Print and broadcast media outlets in Cheyenne, Wyoming

Cheyenne is one of the most populous markets in Wyoming, with a long history of forums and outlets for information. As of 2021, Torrington and Scottsbluff are generally thought to be included in the Cheyenne market.

==Print==
===Newspapers===
The Wyoming Tribune Eagle is the city's primary newspaper, published daily. Other newspapers published in the city include:
- The Cheyenne Post, weekly, community news
- Warren Sentinel, weekly, military news
- Wyoming Business Report, monthly, business news

==Radio==
In its Fall 2013 ranking of radio markets by population, Arbitron ranked Cheyenne 271st in the United States.
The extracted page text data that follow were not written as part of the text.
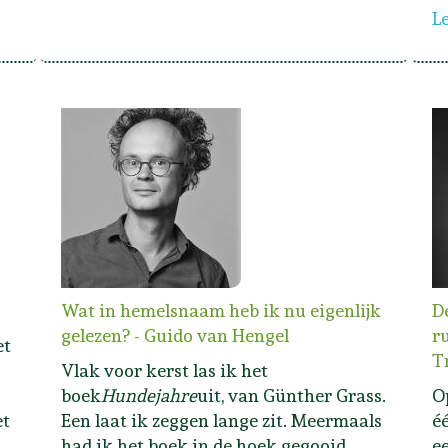
L
Wat in hemelsnaam heb ik nu eigenlijk
D
gelezen? - Guido van Hengel
r
et
T
Vlak voor kerst las ik het
boek
Hundejahre
uit, van Günther Grass.
O
et
Een laat ik zeggen lange zit. Meermaals
é
had ik het boek in de hoek gegooid,
e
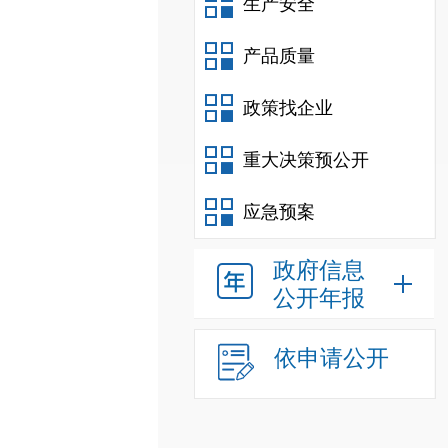
生产安全
产品质量
政策找企业
重大决策预公开
应急预案
政府信息
公开年报
依申请公开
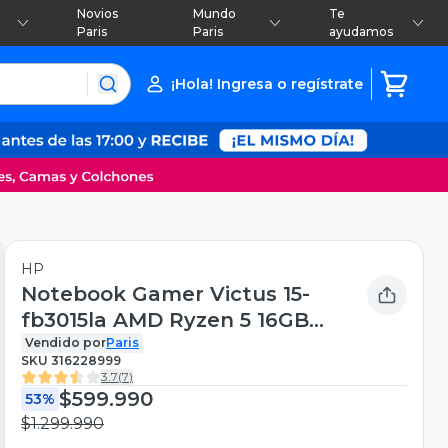
Novios
Mundo
Te
Paris
Paris
ayudamos
¡Hola! Ingresa o regístrate
HP
Notebook Gamer Victus 15-
fb3015la AMD Ryzen 5 16GB
RAM 1TB SSD 15.6'' NVIDIA
Vendido por
Paris
SKU
316228999
RTX 3050 FHD 144 Hz
3.7
(
7
)
$599.990
53%
$1.299.990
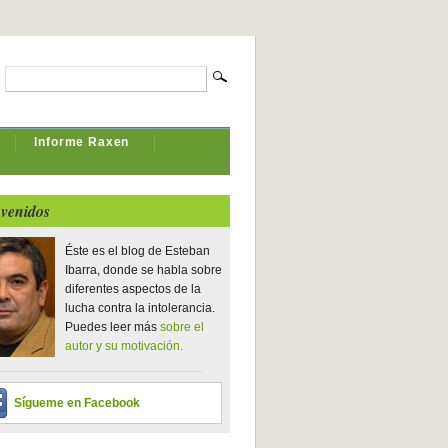
Informe Raxen
venidos
Éste es el blog de Esteban
Ibarra, donde se habla sobre
diferentes aspectos de la
lucha contra la intolerancia.
Puedes leer más
sobre el
autor y su motivación.
Sígueme en Facebook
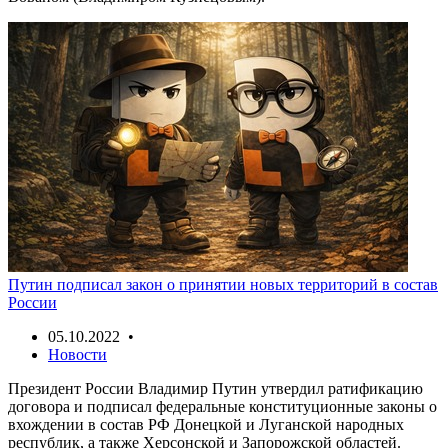
Путин подписал закон о принятии новых территорий в состав
России
05.10.2022 •
Новости
Президент России Владимир Путин утвердил ратификацию
договора и подписал федеральные конституционные законы о
вхождении в состав РФ Донецкой и Луганской народных
республик, а также Херсонской и Запорожской областей.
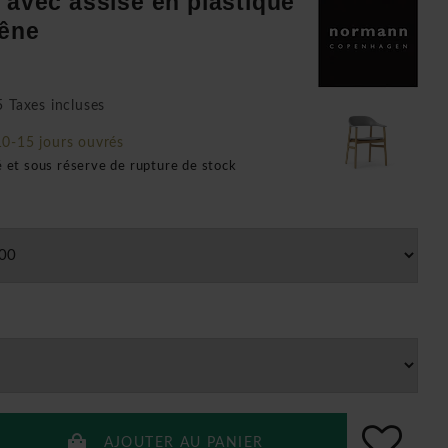
 avec assise en plastique
hêne
 Taxes incluses
10-15 jours ouvrés
é et sous réserve de rupture de stock
AJOUTER AU PANIER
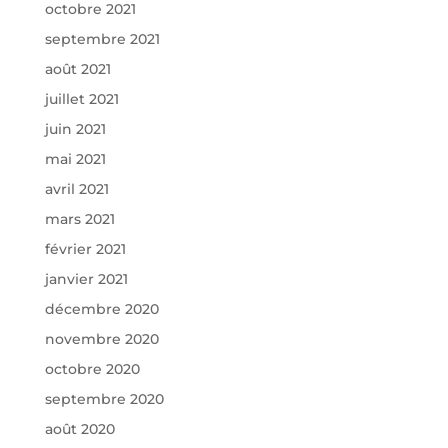
octobre 2021
septembre 2021
août 2021
juillet 2021
juin 2021
mai 2021
avril 2021
mars 2021
février 2021
janvier 2021
décembre 2020
novembre 2020
octobre 2020
septembre 2020
août 2020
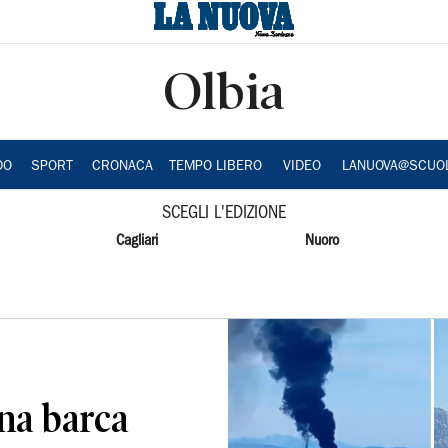
Olbia
DO
SPORT
CRONACA
TEMPO LIBERO
VIDEO
LANUOVA@SCUO
SCEGLI L'EDIZIONE
Cagliari
Nuoro
na barca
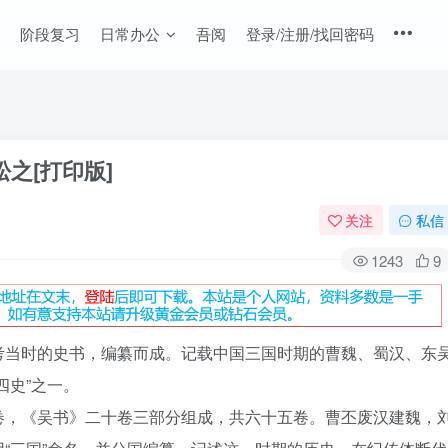
阶段复习
日常办公
吾阅
登录/注册/找回密码
之[打印版]
关注
私信
1243
9
考当时的史书，编纂而成。记载中国三国时期的
曹魏
、
蜀汉
、
东
四史
”之一。
卷，《
吴书
》二十卷三部分组成，共六十五卷。曹丕废汉建魏，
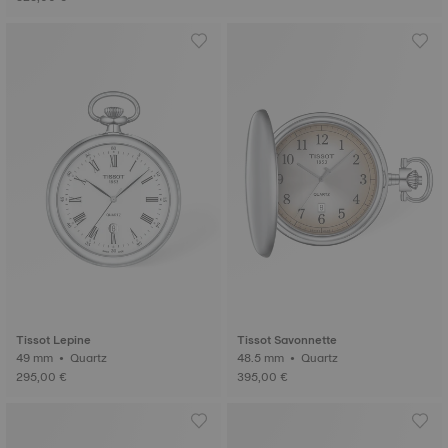
Tissot Lepine
Tissot Savonnette
49 mm • Quartz
48.5 mm • Quartz
295,00 €
395,00 €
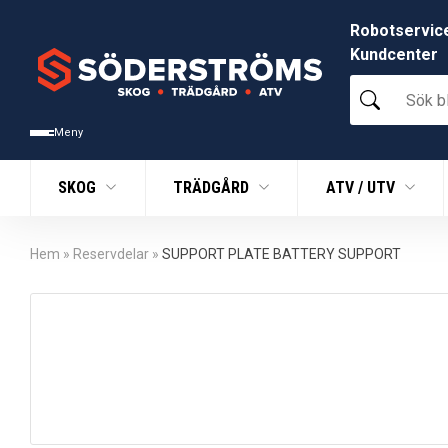
Robotservic
Kundcenter
Sök
bland
tusentals
Meny
produkter
SKOG
TRÄDGÅRD
ATV / UTV
Hem
»
Reservdelar
»
SUPPORT PLATE BATTERY SUPPORT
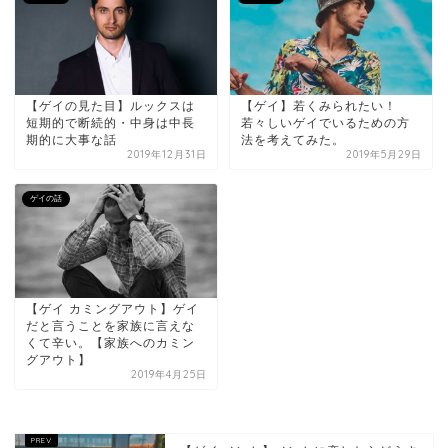
【ゲイの見た目】ルックスは
【ゲイ】若くみられたい！
短期的で断続的・中身は中長
若々しいゲイでいるための方
期的に大事な話
法を考えてみた。
2019年12月31日
2019年5月29日
ゲイの話
【ゲイ カミングアウト】ゲイ
だと言うことを家族に言えな
くて辛い。【家族へのカミン
グアウト】
2019年4月25日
The following is a list of radio stations licensed to and/or broadcasting from Cheyenne.

===AM===

| Frequency | Callsign | Format | City of License | Notes |
|---|---|---|---|---|
| 650 | KGAB | News/Talk | Orchard Valley, Wyoming | Broadcasts from Cheyenne |
| 870 | KJMP | Oldies | Pierce, Colorado | Broadcasts from Cheyenne |
| 1240 | KFBC | News/Talk | Cheyenne, Wyoming | - |
| 1480 | KRAE | Oldies | Cheyenne, Wyoming | - |

===FM===

| Frequency | Callsign | Format | City of License | Notes |
|---|---|---|---|---|
| 88.1 | KVAM |  | Cheyenne, Wyoming |  |
| 90.3 | KWYC | Religious | Cheyenne, Wyoming | CSN |
| 92.3 | KYOY | Classic Hits | Hillsdale, Wyoming | Broadcasts from Cheyenne |
| 92.9 | KPAW | Hot Adult Contemporary | F. E. Warren AFB, Wyoming | Broadcasts from Cheyenne |
| 93.7 | KAZY | Active Rock | Cheyenne, Wyoming | - |
| 94.7 | K234AH | Oldies | Cheyenne, Wyoming | Rebroadcast of KRAE |
| 97.9 | KXBG | Country | Cheyenne, Wyoming | Broadcasts from Loveland, Colorado |
| 99.9 | KKPL | Hot Adult Contemporary | Cheyenne, Wyoming | Broadcasts from Windsor, Colorado |
| 100.7 | KOLT-FM | Country | Cheyenne, Wyoming | Broadcasts from Loveland, Colorado |
| 101.9 | KIGN | Classic Rock | Burns, Wyoming | Broadcasts from Cheyenne |
| 103.3 | KRAN | Country | F. E. Warren AFB, Wyoming | Broadcasts from Cheyenne |
| 104.9 | KRRR | Oldies | Cheyenne, Wyoming | - |
| 106.3 | KLEN | Top 40 | Cheyenne, Wyoming | - |
| 107.1 | K296FZ | Classic Hits | Cheyenne, Wyoming | Rebroadcast of KYOY |

The city also receives radio stations from Laramie, as well as Denver and Fort Collins, Colorado.

==Television==
The Cheyenne television market includes Goshen and Laramie Counties in southeastern Wyoming as well as Scotts Bluff County, Nebraska.

The following is a list of television stations that broadcast from and/or are licensed to the city.

| Display Channel | Network | Callsign | City of License | Notes |
| 5.1 | CBS | KGWN-TV | Cheyenne, Wyoming | - |
| 5.2 | NBC |
| 5.3 | CW |
| 8.1 | PBS | K36JO-D | Cheyenne, Wyoming | Translator of KCWC-TV, Riverton, Wyoming |
| 8.2 | Create/PBS Encore |
| 13.1 | NBC | KCHY-LP | Cheyenne, Wyoming | High-definition; Satellite station of KCWY-DT, Casper, Wyoming |
| 13.2 | Standard-definition |
| 16.1 | ABC | KKTQ-LD | Cheyenne, Wyoming | Translator of KTWO-TV, Casper, Wyoming |
| 27.1 | FOX | KLWY | Cheyenne, Wyoming | - |
| 27.2 | ABC | Standard-definition; Simulcast of KTWO-TV, Casper, Wyoming |
| 33.1 | CTN | KQCK | Cheyenne, Wyoming | - |
| 47.1 | - | KGSC-LD | Cheyenne, Wyoming | - |
47.2
| 49 | Almavision | KBRO-LD | Cheyenne, Wyoming | - |

TV stations from the Denver area are available in Cheyenne, and are usually distributed on local cable and satellite systems alongside local stations.